# [TASK OBJECTIVE]
Without reproducing any picture, copy the records word for word.

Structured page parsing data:
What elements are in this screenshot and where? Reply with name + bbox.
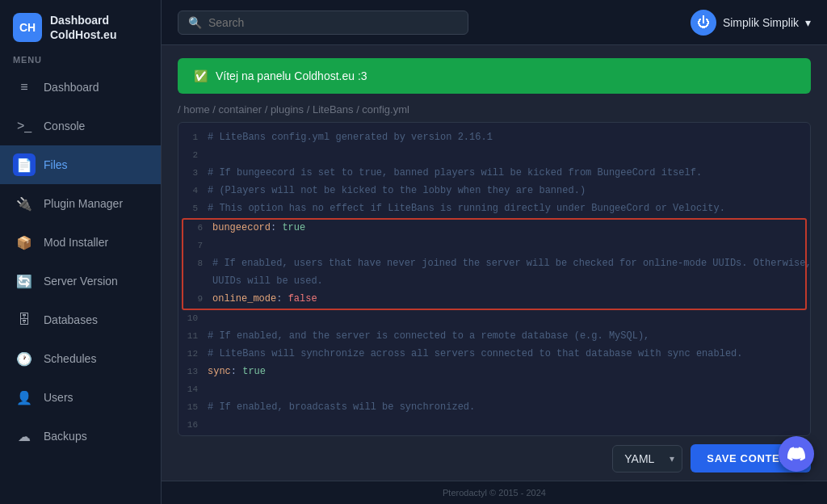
clock-icon: 🕐 (13, 347, 36, 370)
code-line: 16 (178, 417, 810, 435)
code-line: 4 # (Players will not be kicked to the l… (178, 183, 810, 200)
file-editor: 1 # LiteBans config.yml generated by ver… (178, 122, 811, 436)
format-select[interactable]: YAML JSON TOML (612, 445, 682, 472)
breadcrumb: / home / container / plugins / LiteBans … (162, 94, 827, 122)
sidebar-item-label: Dashboard (44, 81, 99, 94)
code-line: 14 (178, 381, 810, 399)
code-line: 17 sync_broadcasts: true (178, 435, 810, 435)
sidebar-item-schedules[interactable]: 🕐 Schedules (0, 339, 161, 378)
user-info[interactable]: ⏻ Simplik Simplik ▾ (691, 10, 811, 36)
sidebar-item-label: Mod Installer (44, 236, 108, 249)
sidebar-item-label: Users (44, 391, 73, 404)
topbar: 🔍 ⏻ Simplik Simplik ▾ (162, 0, 827, 45)
terminal-icon: >_ (13, 115, 36, 137)
code-area[interactable]: 1 # LiteBans config.yml generated by ver… (178, 123, 810, 435)
sidebar-logo-text: CH (19, 21, 36, 34)
code-line: 11 # If enabled, and the server is conne… (178, 328, 810, 346)
highlighted-block: 6 bungeecord: true 7 8 # If enabled, use… (182, 218, 807, 310)
sidebar-item-console[interactable]: >_ Console (0, 107, 161, 145)
sidebar-item-server-version[interactable]: 🔄 Server Version (0, 262, 161, 300)
sidebar: CH Dashboard ColdHost.eu MENU ≡ Dashboar… (0, 0, 162, 504)
check-circle-icon: ✅ (194, 69, 208, 82)
layers-icon: ≡ (13, 76, 36, 99)
user-icon: 👤 (13, 386, 36, 409)
code-line: 9 online_mode: false (183, 291, 805, 309)
user-name: Simplik Simplik (723, 16, 799, 29)
code-line: UUIDs will be used. (183, 273, 805, 291)
code-line: 6 bungeecord: true (183, 220, 805, 237)
sidebar-title: Dashboard ColdHost.eu (50, 13, 116, 42)
code-line: 10 (178, 310, 810, 328)
sidebar-item-label: Server Version (44, 275, 118, 288)
file-icon: 📄 (13, 153, 36, 176)
sidebar-logo: CH (13, 13, 42, 42)
page-footer: Pterodactyl © 2015 - 2024 (162, 481, 827, 504)
sidebar-item-files[interactable]: 📄 Files (0, 145, 161, 184)
code-line: 12 # LiteBans will synchronize across al… (178, 346, 810, 363)
sidebar-header: CH Dashboard ColdHost.eu (0, 0, 161, 48)
code-line: 13 sync: true (178, 363, 810, 381)
welcome-text: Vítej na panelu Coldhost.eu :3 (216, 69, 367, 82)
search-icon: 🔍 (188, 16, 202, 29)
sidebar-item-label: Plugin Manager (44, 197, 123, 210)
sidebar-item-label: Files (44, 158, 68, 171)
mod-icon: 📦 (13, 231, 36, 254)
code-line: 1 # LiteBans config.yml generated by ver… (178, 129, 810, 147)
chevron-down-icon: ▾ (805, 16, 811, 29)
main-content: 🔍 ⏻ Simplik Simplik ▾ ✅ Vítej na panelu … (162, 0, 827, 504)
search-box[interactable]: 🔍 (178, 10, 468, 35)
version-icon: 🔄 (13, 270, 36, 292)
code-line: 15 # If enabled, broadcasts will be sync… (178, 399, 810, 417)
code-line: 2 (178, 147, 810, 165)
sidebar-item-databases[interactable]: 🗄 Databases (0, 300, 161, 339)
cloud-icon: ☁ (13, 425, 36, 447)
sidebar-item-plugin-manager[interactable]: 🔌 Plugin Manager (0, 184, 161, 223)
database-icon: 🗄 (13, 309, 36, 331)
sidebar-item-label: Schedules (44, 352, 96, 365)
sidebar-item-mod-installer[interactable]: 📦 Mod Installer (0, 223, 161, 262)
plugin-icon: 🔌 (13, 192, 36, 215)
code-line: 7 (183, 237, 805, 255)
sidebar-item-users[interactable]: 👤 Users (0, 378, 161, 417)
code-line: 5 # This option has no effect if LiteBan… (178, 200, 810, 218)
sidebar-item-backups[interactable]: ☁ Backups (0, 417, 161, 456)
code-line: 8 # If enabled, users that have never jo… (183, 255, 805, 273)
user-avatar: ⏻ (691, 10, 716, 36)
footer-bar: YAML JSON TOML ▾ SAVE CONTENT (162, 436, 827, 481)
sidebar-menu-label: MENU (0, 48, 161, 68)
code-line: 3 # If bungeecord is set to true, banned… (178, 165, 810, 183)
sidebar-item-label: Backups (44, 430, 87, 443)
welcome-banner: ✅ Vítej na panelu Coldhost.eu :3 (178, 58, 811, 94)
sidebar-item-label: Console (44, 120, 85, 132)
format-selector-wrapper: YAML JSON TOML ▾ (612, 445, 682, 472)
discord-fab-button[interactable] (779, 436, 814, 472)
search-input[interactable] (208, 16, 458, 29)
sidebar-item-dashboard[interactable]: ≡ Dashboard (0, 68, 161, 107)
sidebar-item-label: Databases (44, 313, 98, 326)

# [OUTPUT FOR THIS EXERCISE]
What elements are in this screenshot and where? Reply with name + bbox.
clock-icon: 🕐 (13, 347, 36, 370)
code-line: 16 (178, 417, 810, 435)
code-line: 4 # (Players will not be kicked to the l… (178, 183, 810, 200)
file-editor: 1 # LiteBans config.yml generated by ver… (178, 122, 811, 436)
format-select[interactable]: YAML JSON TOML (612, 445, 682, 472)
breadcrumb: / home / container / plugins / LiteBans … (162, 94, 827, 122)
sidebar-item-label: Dashboard (44, 81, 99, 94)
code-line: 14 (178, 381, 810, 399)
code-line: 17 sync_broadcasts: true (178, 435, 810, 435)
sidebar-item-schedules[interactable]: 🕐 Schedules (0, 339, 161, 378)
user-info[interactable]: ⏻ Simplik Simplik ▾ (691, 10, 811, 36)
sidebar-item-label: Mod Installer (44, 236, 108, 249)
sidebar-item-label: Users (44, 391, 73, 404)
topbar: 🔍 ⏻ Simplik Simplik ▾ (162, 0, 827, 45)
terminal-icon: >_ (13, 115, 36, 137)
code-area[interactable]: 1 # LiteBans config.yml generated by ver… (178, 123, 810, 435)
sidebar-logo-text: CH (19, 21, 36, 34)
code-line: 11 # If enabled, and the server is conne… (178, 328, 810, 346)
highlighted-block: 6 bungeecord: true 7 8 # If enabled, use… (182, 218, 807, 310)
sidebar-item-console[interactable]: >_ Console (0, 107, 161, 145)
sidebar-item-server-version[interactable]: 🔄 Server Version (0, 262, 161, 300)
sidebar: CH Dashboard ColdHost.eu MENU ≡ Dashboar… (0, 0, 162, 504)
check-circle-icon: ✅ (194, 69, 208, 82)
layers-icon: ≡ (13, 76, 36, 99)
user-icon: 👤 (13, 386, 36, 409)
code-line: 9 online_mode: false (183, 291, 805, 309)
user-name: Simplik Simplik (723, 16, 799, 29)
code-line: UUIDs will be used. (183, 273, 805, 291)
code-line: 6 bungeecord: true (183, 220, 805, 237)
sidebar-title: Dashboard ColdHost.eu (50, 13, 116, 42)
code-line: 10 (178, 310, 810, 328)
sidebar-item-label: Server Version (44, 275, 118, 288)
file-icon: 📄 (13, 153, 36, 176)
sidebar-logo: CH (13, 13, 42, 42)
page-footer: Pterodactyl © 2015 - 2024 (162, 481, 827, 504)
sidebar-item-files[interactable]: 📄 Files (0, 145, 161, 184)
code-line: 12 # LiteBans will synchronize across al… (178, 346, 810, 363)
sidebar-header: CH Dashboard ColdHost.eu (0, 0, 161, 48)
code-line: 13 sync: true (178, 363, 810, 381)
welcome-text: Vítej na panelu Coldhost.eu :3 (216, 69, 367, 82)
search-icon: 🔍 (188, 16, 202, 29)
sidebar-item-label: Plugin Manager (44, 197, 123, 210)
sidebar-item-label: Files (44, 158, 68, 171)
mod-icon: 📦 (13, 231, 36, 254)
code-line: 1 # LiteBans config.yml generated by ver… (178, 129, 810, 147)
chevron-down-icon: ▾ (805, 16, 811, 29)
main-content: 🔍 ⏻ Simplik Simplik ▾ ✅ Vítej na panelu … (162, 0, 827, 504)
search-box[interactable]: 🔍 (178, 10, 468, 35)
version-icon: 🔄 (13, 270, 36, 292)
code-line: 15 # If enabled, broadcasts will be sync… (178, 399, 810, 417)
code-line: 2 (178, 147, 810, 165)
sidebar-item-databases[interactable]: 🗄 Databases (0, 300, 161, 339)
cloud-icon: ☁ (13, 425, 36, 447)
sidebar-item-plugin-manager[interactable]: 🔌 Plugin Manager (0, 184, 161, 223)
database-icon: 🗄 (13, 309, 36, 331)
sidebar-item-label: Schedules (44, 352, 96, 365)
sidebar-item-mod-installer[interactable]: 📦 Mod Installer (0, 223, 161, 262)
plugin-icon: 🔌 (13, 192, 36, 215)
code-line: 7 (183, 237, 805, 255)
sidebar-item-users[interactable]: 👤 Users (0, 378, 161, 417)
code-line: 5 # This option has no effect if LiteBan… (178, 200, 810, 218)
sidebar-item-backups[interactable]: ☁ Backups (0, 417, 161, 456)
code-line: 8 # If enabled, users that have never jo… (183, 255, 805, 273)
user-avatar: ⏻ (691, 10, 716, 36)
footer-bar: YAML JSON TOML ▾ SAVE CONTENT (162, 436, 827, 481)
sidebar-menu-label: MENU (0, 48, 161, 68)
code-line: 3 # If bungeecord is set to true, banned… (178, 165, 810, 183)
sidebar-item-label: Backups (44, 430, 87, 443)
welcome-banner: ✅ Vítej na panelu Coldhost.eu :3 (178, 58, 811, 94)
sidebar-item-label: Console (44, 120, 85, 132)
format-selector-wrapper: YAML JSON TOML ▾ (612, 445, 682, 472)
discord-fab-button[interactable] (779, 436, 814, 472)
search-input[interactable] (208, 16, 458, 29)
sidebar-item-dashboard[interactable]: ≡ Dashboard (0, 68, 161, 107)
sidebar-item-label: Databases (44, 313, 98, 326)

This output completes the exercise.